ST2-01: A roadmap for selective deconstruction of lignocellulosic biomass to advanced biofuels and useful co-products

Wednesday, May 1, 2013: 7:00 PM
Pavilion West, Plaza Level
Maureen C. McCann, Department of Biological Sciences, Purdue University, West Lafayette, IN
Chemical catalysis has the potential to transform biomass components directly to alkanes, aromatics, and other useful molecules for the production of advanced (drop-in) biofuels, with improved carbon and energy efficiencies. The Center for Direct Catalytic Conversion of Biomass to Biofuels (C3Bio) is a DOE-funded Energy Frontier Research Center, comprising an interdisciplinary team of plant biologists, chemists and chemical engineers. We are developing catalytic processes to enable the extraction, fractionation, and depolymerization of cellulose and hemicellulose coupled to catalytic transformation of hexoses and pentoses into hydrocarbons. Additional catalysts may cleave the ether bonds of lignin to release useful aromatic co-products or that may oxidize lignols to quinones.
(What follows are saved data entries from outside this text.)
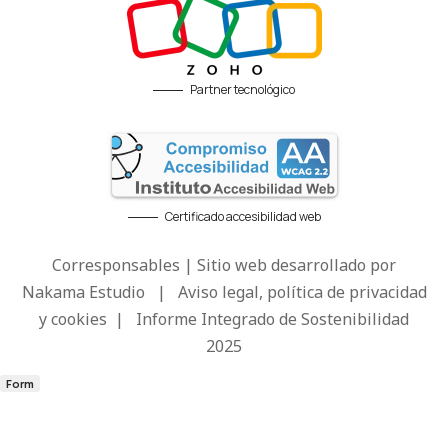
Partner tecnológico
Certificado accesibilidad web
Corresponsables | Sitio web desarrollado por
Nakama Estudio
|
Aviso legal, política de privacidad
y cookies
|
Informe Integrado de Sostenibilidad
2025
Form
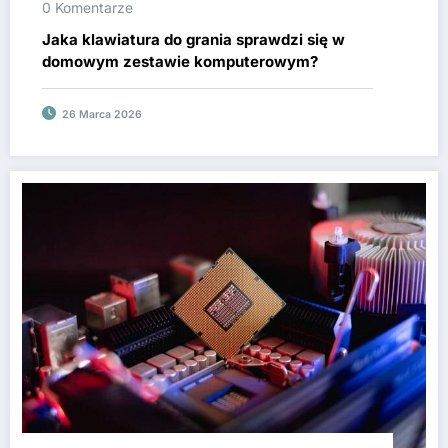
0 Komentarze
Jaka klawiatura do grania sprawdzi się w
domowym zestawie komputerowym?
26 Marca 2026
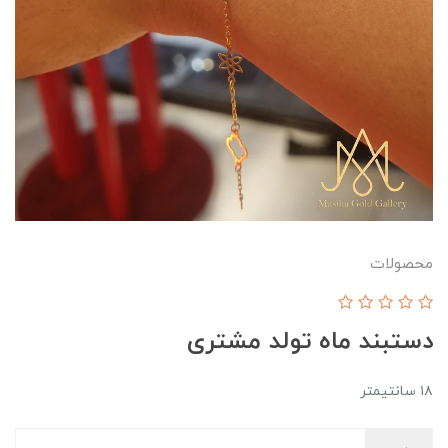
محصولات
دستبند ماه تولد مشتری
۱۸ سانتیمتر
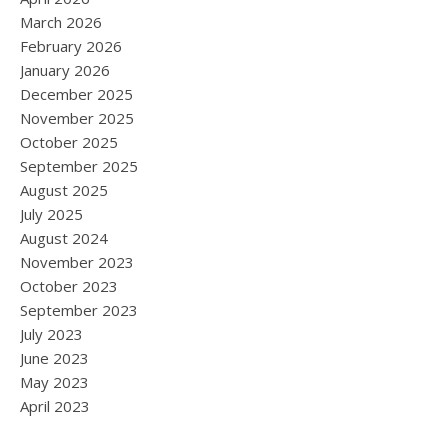
March 2026
February 2026
January 2026
December 2025
November 2025
October 2025
September 2025
August 2025
July 2025
August 2024
November 2023
October 2023
September 2023
July 2023
June 2023
May 2023
April 2023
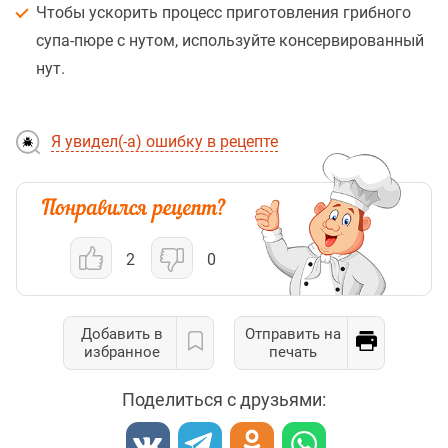
Чтобы ускорить процесс приготовления грибного
супа-пюре с нутом, используйте консервированный
нут.
Я увидел(-а) ошибку в рецепте
2
0
Добавить в
Отправить на
избранное
печать
Поделиться с друзьями:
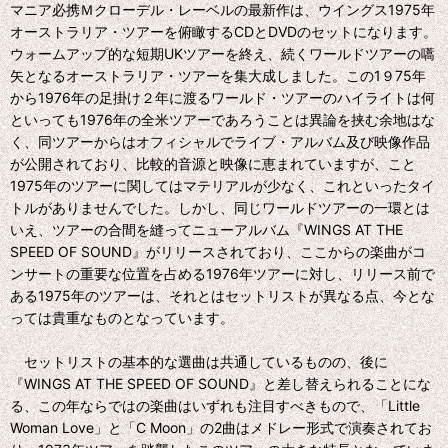
マニア必携Ｍクローデル・レーベルの最新作は、ウイングス1975年
オーストラリア・ツアーを俯瞰するCDとDVDのセットになります。
ウォームアップ的な短期UKツアーを終え、続くワールドツアーの嚆
矢となるオーストラリア・ツアーを集大成しました。この1９75年
から1976年の足掛け２年に渡るワールド・ツアーのハイライトは何
といっても1976年の全米ツアーであろうことは異論を挟む余地はな
く、同ツアーからはオフィシャルでライブ・アルバム及び映像作品
が公開されており、比較的音源と映像に恵まれていますが、こと
1975年のツアーに関してはマテリアルが少なく、これといったタイ
トルがありませんでした。しかし、同じワールドツアーの一環とは
いえ、ツアーの合間を縫ってニューアルバム『WINGS AT THE
SPEED OF SOUND』がリリースされており、ここからの楽曲がコ
ンサートの重要な位置を占める1976年ツアーに対し、リリース前で
ある1975年のツアーは、それとはセットリストが異なる点、今とな
っては貴重なものとなっています。
セットリストの基本的な選曲は共通しているものの、後に
『WINGS AT THE SPEED OF SOUND』と差し替えられることにな
る、この年ならではの楽曲はいずれも注目すべきもので、「Little
Woman Love」と「C Moon」の2曲はメドレー形式で演奏されてお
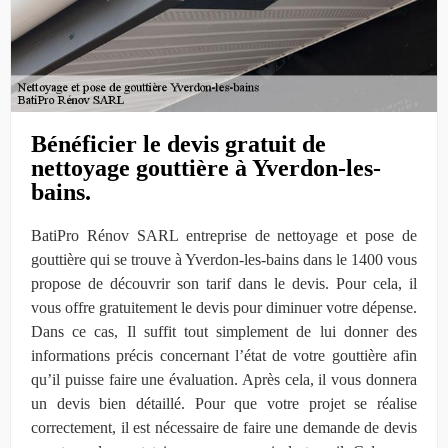
Bénéficier le devis gratuit de
nettoyage gouttière à Yverdon-les-
bains.
BatiPro Rénov SARL entreprise de nettoyage et pose de
gouttière qui se trouve à Yverdon-les-bains dans le 1400 vous
propose de découvrir son tarif dans le devis. Pour cela, il
vous offre gratuitement le devis pour diminuer votre dépense.
Dans ce cas, Il suffit tout simplement de lui donner des
informations précis concernant l’état de votre gouttière afin
qu’il puisse faire une évaluation. Après cela, il vous donnera
un devis bien détaillé. Pour que votre projet se réalise
correctement, il est nécessaire de faire une demande de devis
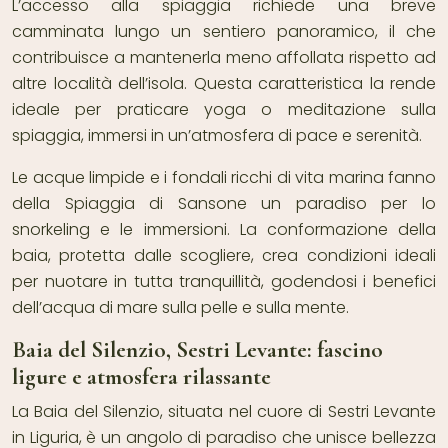
L’accesso alla spiaggia richiede una breve
camminata lungo un sentiero panoramico, il che
contribuisce a mantenerla meno affollata rispetto ad
altre località dell’isola. Questa caratteristica la rende
ideale per praticare yoga o meditazione sulla
spiaggia, immersi in un’atmosfera di pace e serenità.
Le acque limpide e i fondali ricchi di vita marina fanno
della Spiaggia di Sansone un paradiso per lo
snorkeling e le immersioni. La conformazione della
baia, protetta dalle scogliere, crea condizioni ideali
per nuotare in tutta tranquillità, godendosi i benefici
dell’acqua di mare sulla pelle e sulla mente.
Baia del Silenzio, Sestri Levante: fascino
ligure e atmosfera rilassante
La Baia del Silenzio, situata nel cuore di Sestri Levante
in Liguria, è un angolo di paradiso che unisce bellezza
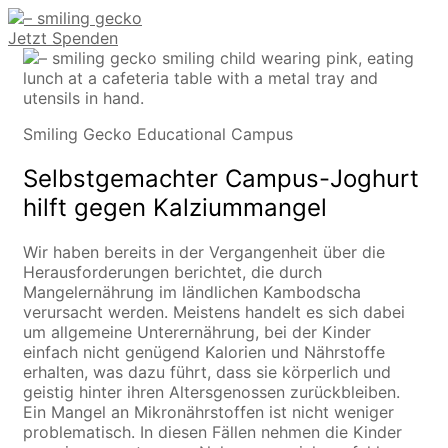
Jetzt Spenden
Smiling Gecko Educational Campus
Selbstgemachter Campus-Joghurt
hilft gegen Kalziummangel
Wir haben bereits in der Vergangenheit über die
Herausforderungen berichtet, die durch
Mangelernährung im ländlichen Kambodscha
verursacht werden. Meistens handelt es sich dabei
um allgemeine Unterernährung, bei der Kinder
einfach nicht genügend Kalorien und Nährstoffe
erhalten, was dazu führt, dass sie körperlich und
geistig hinter ihren Altersgenossen zurückbleiben.
Ein Mangel an Mikronährstoffen ist nicht weniger
problematisch. In diesen Fällen nehmen die Kinder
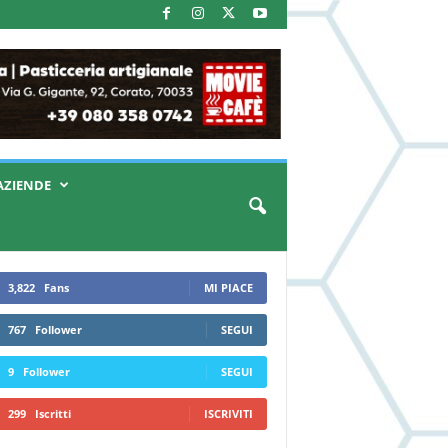
AZIENDE
3,822
Fans
MI PIACE
767
Follower
SEGUI
9
Follower
SEGUI
299
Iscritti
ISCRIVITI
In a parallel approach, fast-hydropyrolysis is a relatively simple and scalable thermal conversion process. Our understanding of biomass-catalyst interactions require novel imaging and analysis platforms, such as mass spectrometry to analyze potentially complex mixtures of reaction products and transmission electron tomography to image the effects of applying catalysts to biomass and to provide data for computational modeling. By integrating biology, chemistry and chemical engineering, our data indicate how we might modify cell wall composition, or incorporate Trojan horse catalysts, to tailor biomass for physical and chemical conversion processes. We envision a road forward for directed construction and selective deconstruction of plant biomass feedstock.